**What needs to be done**. Scan the listing beneath this sentence. Report each line with the word "Storeは".

○ ○ ○ ○ ○ ○ ○

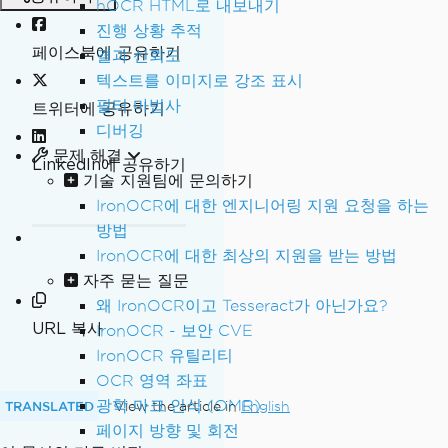
hOCR HTML로 내보내기
진행 상황 추적
페이스북에 공유하기
결과 신뢰도
텍스트를 이미지로 강조 표시
필터 마법사
트위터에 공유하기
디버깅
문제 해결
LinkedIn에 공유하기
기술 지원팀에 문의하기
IronOCR에 대한 엔지니어링 지원 요청을 하는
방법
IronOCR에 대한 최상의 지원을 받는 방법
자주 묻는 질문
왜 IronOCR이고 Tesseract가 아닌가요?
URL 복사
IronOCR - 보안 CVE
IronOCR 유틸리티
OCR 영역 좌표
광학 마크 인식 (OMR)
TRANSLATED
View the article in
English
페이지 방향 및 회전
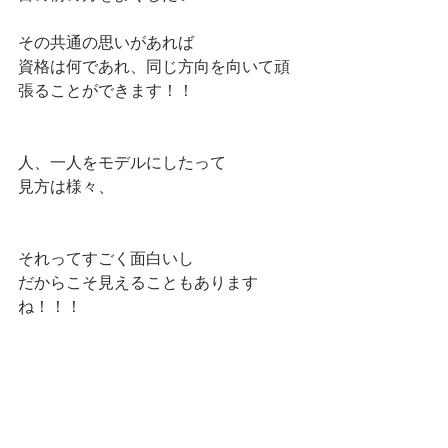
その共通の思いがあれば
資格は何であれ、同じ方向を向いて頑
張ることができます！！
人、一人をモデルにしたって
見方は様々、
それってすごく面白いし
だからこそ見えることもあります
ね！！！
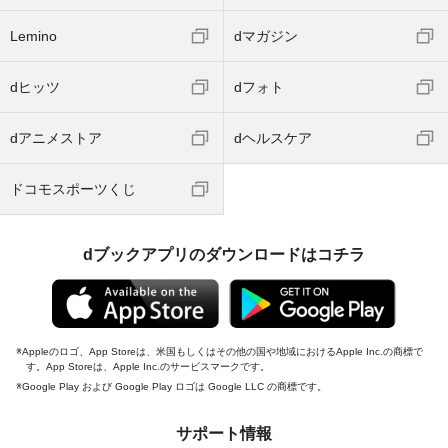
Lemino
dマガジン
dヒッツ
dフォト
dアニメストア
dヘルスケア
ドコモスポーツくじ
dブックアプリのダウンロードはコチラ
Appleのロゴ、App Storeは、米国もしくはその他の国や地域におけるApple Inc.の商標で
す。App Storeは、Apple Inc.のサービスマークです。
Google Play および Google Play ロゴは Google LLC の商標です。
サポート情報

○ ○ ○ ○ ○ ○ ○

**Task output**.
Appleのロゴ、App Storeは、米国もしくはその他の国や地域におけるApple Inc.の商標で
す。App Storeは、Apple Inc.のサービスマークです。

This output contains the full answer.